Marian watched as Ingraham and the vicar moved toward
the sideboard, and then stood their, heads together, over a glass of ratafia.
The vicar nodded and motioned the earl to follow him down the hall.

“I like that,” Marian said out loud. ‘There goes my
refreshment.” She went to the sideboard and retrieved another drink, wishing
she could follow the gentlemen down the hall. They were already deeply engaged
in conversation as they walked along, and she knew her presence was neither
wanted nor required.

“I shall be discreet,” she said into her glass, “as
seldom I am.”

She returned to the parlor as the choir members
pocketed their bounty, wished each other Good Christmas, called their farewells
down the hall to the vicar, and left for their own homes. Marian came closer to
the fire and added enough wood to warm her feet through her boots. How still
the parlor was. The clock ticked over the mantelpiece, managing somehow to
sound self-conscious in the quiet room. Only five days to Christmas.

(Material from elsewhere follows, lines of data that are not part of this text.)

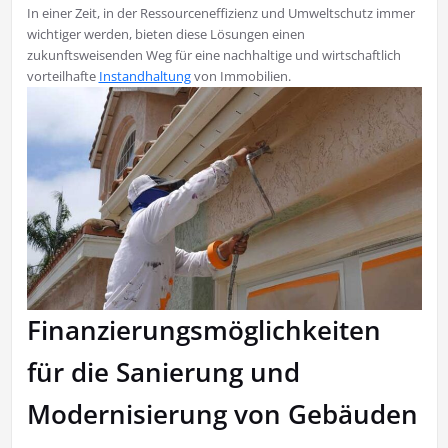
In einer Zeit, in der Ressourceneffizienz und Umweltschutz immer
wichtiger werden, bieten diese Lösungen einen
zukunftsweisenden Weg für eine nachhaltige und wirtschaftlich
vorteilhafte
Instandhaltung
von Immobilien.
Finanzierungsmöglichkeiten
für die Sanierung und
Modernisierung von Gebäuden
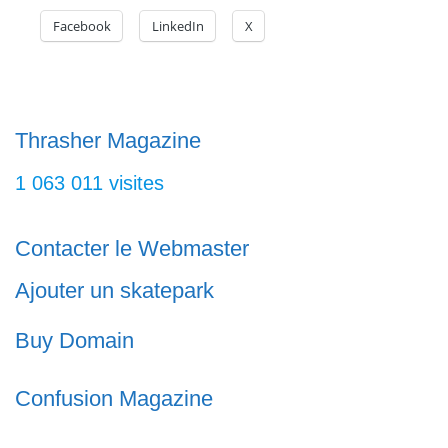
Facebook
LinkedIn
X
A coté du Skatepark de Montelimar,
se trouve un pumptrack, du street
Thrasher Magazine
1 063 011 visites
Contacter le Webmaster
Ajouter un skatepark
Buy Domain
Confusion Magazine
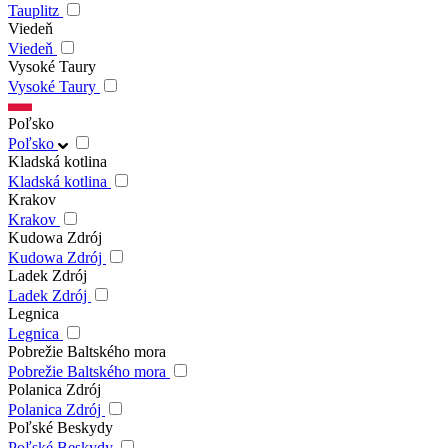
Tauplitz
Viedeň
Viedeň
Vysoké Taury
Vysoké Taury
Poľsko
Poľsko
Kladská kotlina
Kladská kotlina
Krakov
Krakov
Kudowa Zdrój
Kudowa Zdrój
Ladek Zdrój
Ladek Zdrój
Legnica
Legnica
Pobrežie Baltského mora
Pobrežie Baltského mora
Polanica Zdrój
Polanica Zdrój
Poľské Beskydy
Poľské Beskydy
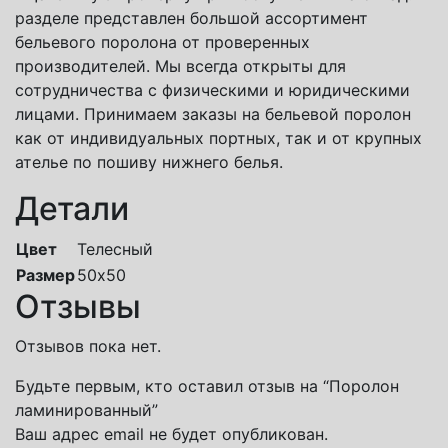
разделе представлен большой ассортимент
бельевого поролона от проверенных
производителей. Мы всегда открыты для
сотрудничества с физическими и юридическими
лицами. Принимаем заказы на бельевой поролон
как от индивидуальных портных, так и от крупных
ателье по пошиву нижнего белья.
Детали
Цвет
Телесный
Размер
50х50
Отзывы
Отзывов пока нет.
Будьте первым, кто оставил отзыв на “Поролон
ламинированный”
Ваш адрес email не будет опубликован.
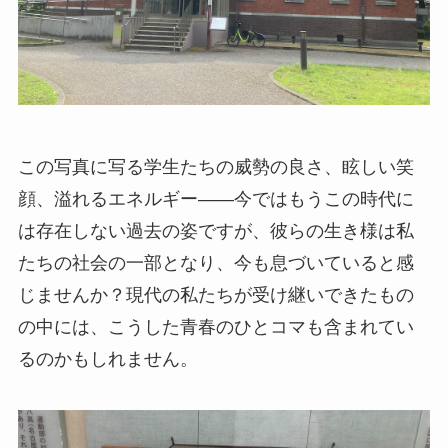
この写真に写る学生たちの威勢の良さ、眩しい笑
顔、溢れるエネルギー——今ではもうこの時代に
は存在しない過去の姿ですが、彼らの生き様は私
たちの社会の一部となり、今も息づいていると感
じませんか？現代の私たちが受け継いできたもの
の中には、こうした青春のひとコマも含まれてい
るのかもしれません。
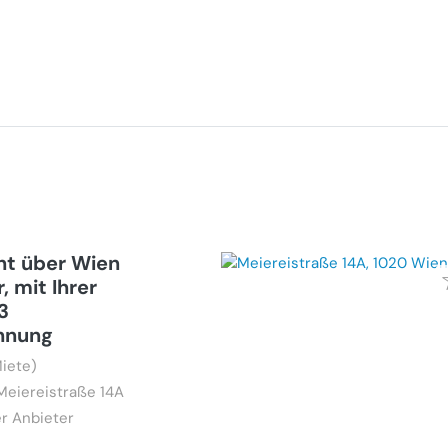
ht über Wien
, mit Ihrer
3
hnung
iete)
Meiereistraße 14A
r Anbieter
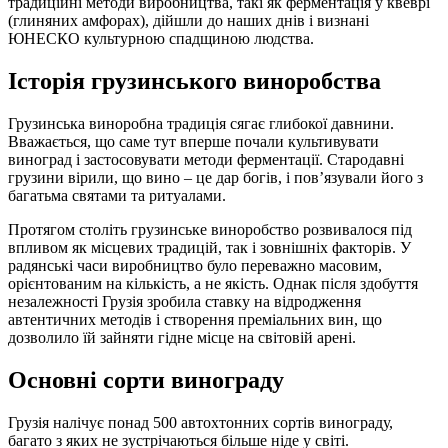
традиційні методи виробництва, такі як ферментація у квеврі
(глиняних амфорах), дійшли до наших днів і визнані
ЮНЕСКО культурною спадщиною людства.
Історія грузинського виноробства
Грузинська виноробна традиція сягає глибокої давнини.
Вважається, що саме тут вперше почали культивувати
виноград і застосовувати методи ферментації. Стародавні
грузини вірили, що вино – це дар богів, і пов’язували його з
багатьма святами та ритуалами.
Протягом століть грузинське виноробство розвивалося під
впливом як місцевих традицій, так і зовнішніх факторів. У
радянські часи виробництво було переважно масовим,
орієнтованим на кількість, а не якість. Однак після здобуття
незалежності Грузія зробила ставку на відродження
автентичних методів і створення преміальних вин, що
дозволило їй зайняти гідне місце на світовій арені.
Основні сорти винограду
Грузія налічує понад 500 автохтонних сортів винограду,
багато з яких не зустрічаються більше ніде у світі.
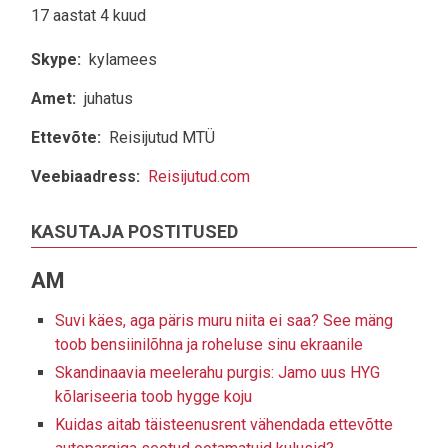
17 aastat 4 kuud
Skype
kylamees
Amet
juhatus
Ettevõte
Reisijutud MTÜ
Veebiaadress
Reisijutud.com
KASUTAJA POSTITUSED
AM
Suvi käes, aga päris muru niita ei saa? See mäng
toob bensiinilõhna ja roheluse sinu ekraanile
Skandinaavia meelerahu purgis: Jamo uus HYG
kõlariseeria toob hygge koju
Kuidas aitab täisteenusrent vähendada ettevõtte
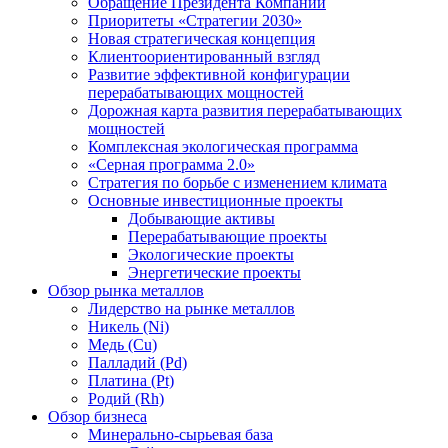
Обращение Президента Компании
Приоритеты «Стратегии 2030»
Новая стратегическая концепция
Клиентоориентированный взгляд
Развитие эффективной конфигурации
перерабатывающих мощностей
Дорожная карта развития перерабатывающих
мощностей
Комплексная экологическая программа
«Серная программа 2.0»
Стратегия по борьбе с изменением климата
Основные инвестиционные проекты
Добывающие активы
Перерабатывающие проекты
Экологические проекты
Энергетические проекты
Обзор рынка металлов
Лидерство на рынке металлов
Никель (Ni)
Медь (Cu)
Палладий (Pd)
Платина (Pt)
Родий (Rh)
Обзор бизнеса
Минерально-сырьевая база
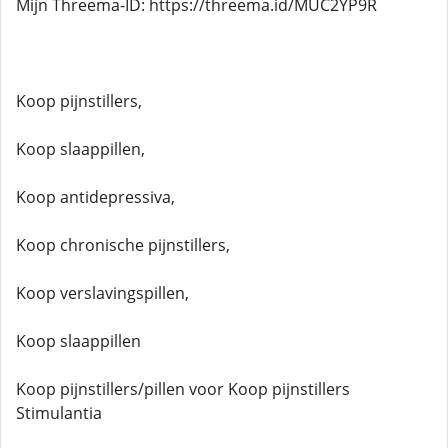
Mijn Threema-ID: https://threema.id/MUC2YP9R
Koop pijnstillers,
Koop slaappillen,
Koop antidepressiva,
Koop chronische pijnstillers,
Koop verslavingspillen,
Koop slaappillen
Koop pijnstillers/pillen voor Koop pijnstillers
Stimulantia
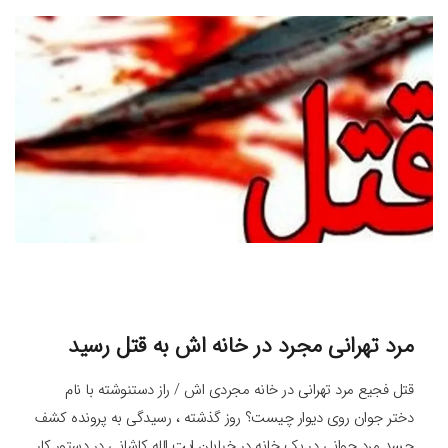
مرد تهرانی مجرد در خانه اش به قتل رسید
قتل فجیع مرد تهرانی در خانه مجردی اش / راز دستنوشته با نام
دختر جوان روی دیوار چیست؟ روز گذشته ، رسیدگی به پرونده کشف
جسد مرد جوانی در یک خانه در خیابان ایت الله کاشانی در دستور کار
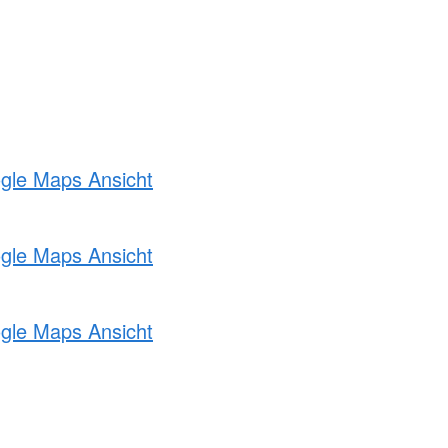
ogle Maps Ansicht
ogle Maps Ansicht
ogle Maps Ansicht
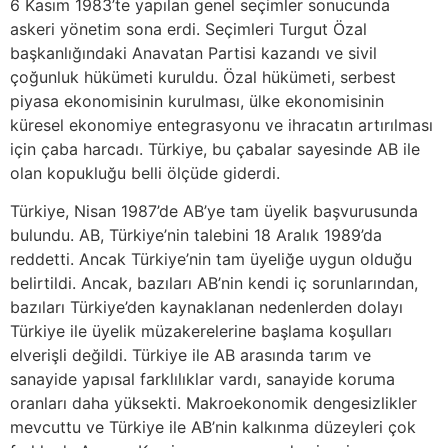
6 Kasım 1983’te yapılan genel seçimler sonucunda
askeri yönetim sona erdi. Seçimleri Turgut Özal
başkanlığındaki Anavatan Partisi kazandı ve sivil
çoğunluk hükümeti kuruldu. Özal hükümeti, serbest
piyasa ekonomisinin kurulması, ülke ekonomisinin
küresel ekonomiye entegrasyonu ve ihracatın artırılması
için çaba harcadı. Türkiye, bu çabalar sayesinde AB ile
olan kopukluğu belli ölçüde giderdi.
Türkiye, Nisan 1987’de AB’ye tam üyelik başvurusunda
bulundu. AB, Türkiye’nin talebini 18 Aralık 1989’da
reddetti. Ancak Türkiye’nin tam üyeliğe uygun olduğu
belirtildi. Ancak, bazıları AB’nin kendi iç sorunlarından,
bazıları Türkiye’den kaynaklanan nedenlerden dolayı
Türkiye ile üyelik müzakerelerine başlama koşulları
elverişli değildi. Türkiye ile AB arasında tarım ve
sanayide yapısal farklılıklar vardı, sanayide koruma
oranları daha yüksekti. Makroekonomik dengesizlikler
mevcuttu ve Türkiye ile AB’nin kalkınma düzeyleri çok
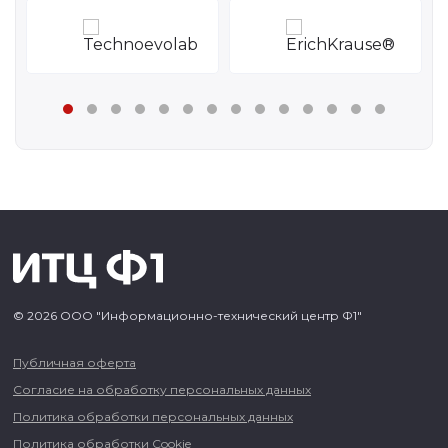
© 2026 ООО "Информационно-технический центр Ф1"
Публичная оферта
Согласие на обработку персональных данных
Политика обработки персональных данных
Политика обработки Cookie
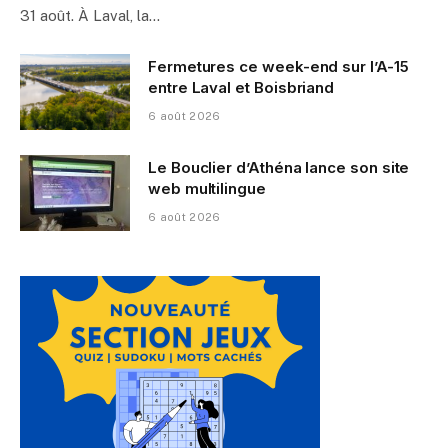
31 août. À Laval, la…
Fermetures ce week-end sur l’A-15
entre Laval et Boisbriand
6 août 2026
Le Bouclier d’Athéna lance son site
web multilingue
6 août 2026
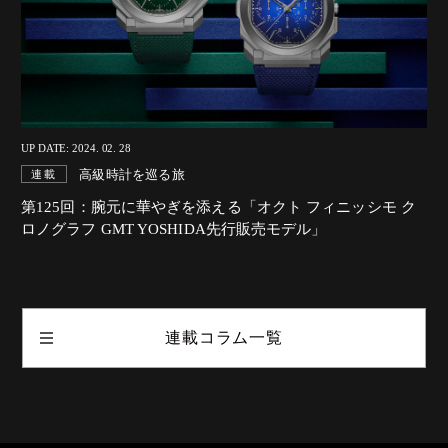
UP DATE: 2024. 02. 28
高級時計を巡る旅
連載
第125回：腕元に華やぎを添える「オクト フィニッシモ ク
ロノグラフ GMT YOSHIDA先行販売モデル」
連載コラム一覧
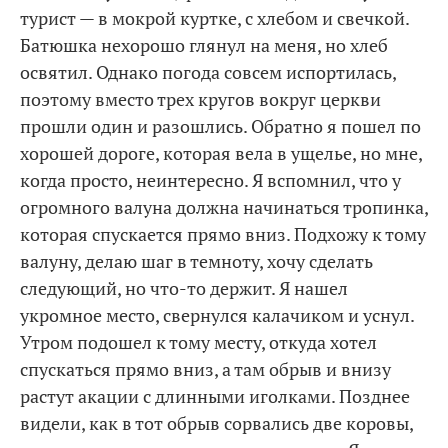
турист — в мокрой куртке, с хлебом и свечкой.
Батюшка нехорошо глянул на меня, но хлеб
освятил. Однако погода совсем испортилась,
поэтому вместо трех кругов вокруг церкви
прошли один и разошлись. Обратно я пошел по
хорошей дороге, которая вела в ущелье, но мне,
когда просто, неинтересно. Я вспомнил, что у
огромного валуна должна начинаться тропинка,
которая спускается прямо вниз. Подхожу к тому
валуну, делаю шаг в темноту, хочу сделать
следующий, но что-то держит. Я нашел
укромное место, свернулся калачиком и уснул.
Утром подошел к тому месту, откуда хотел
спускаться прямо вниз, а там обрыв и внизу
растут акации с длинными иголками. Позднее
видели, как в тот обрыв сорвались две коровы,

Marian listened for Lord Ingraham’s footsteps,
wondering why it was that she already knew what they sounded like. She sighed
and wondered why he was so opposed to Christmas by his own fireside. For even
if they do not know the extent of his injury, she reasoned, surely it does not
matter. Already, in less time than a day, that scar was a matter she seldom considered,
even when she looked at him.

The clock chimed eleven. The sofa invited her, so she
curled up one end of it, carefully arranging her cloak over herself. She was
asleep in moments.

“Marian, wake up, you goose.”

She opened her eyes. Lord Ingraham was bending over the
end of the couch, looking down at her. “Thank goodness,” he said, his ready
smile lurking. “I was about to resort to a mirror to ascertain if you still
breathed.”

She sat up. “Silly! I am merely a sound sleeper.” She
looked about her. The room was wreathed in shadows. The smell of the vicar’s
Christmas punch lingered in the room, mingling with the garland of greenery
that warmed itself over the mantel. “How pleasant it smells here. Oh, Gil, isn’t
Christmas simply the best time?”

She thought he would return some casual answer, but he
sat down on the sofa and regarded her with some seriousness. “It used to be the
veriest pleasure. Papa would be home from one country or another . . . Oh, yes.
we are a family of diplomats. Mama was very like you, decorating everything
that stood still and overseeing every detail. It was always so much more
pleasant to be home than to be at school . . .” His voice trailed off. He
looked down at his hands. “Perhaps I do not spend enough time at home.”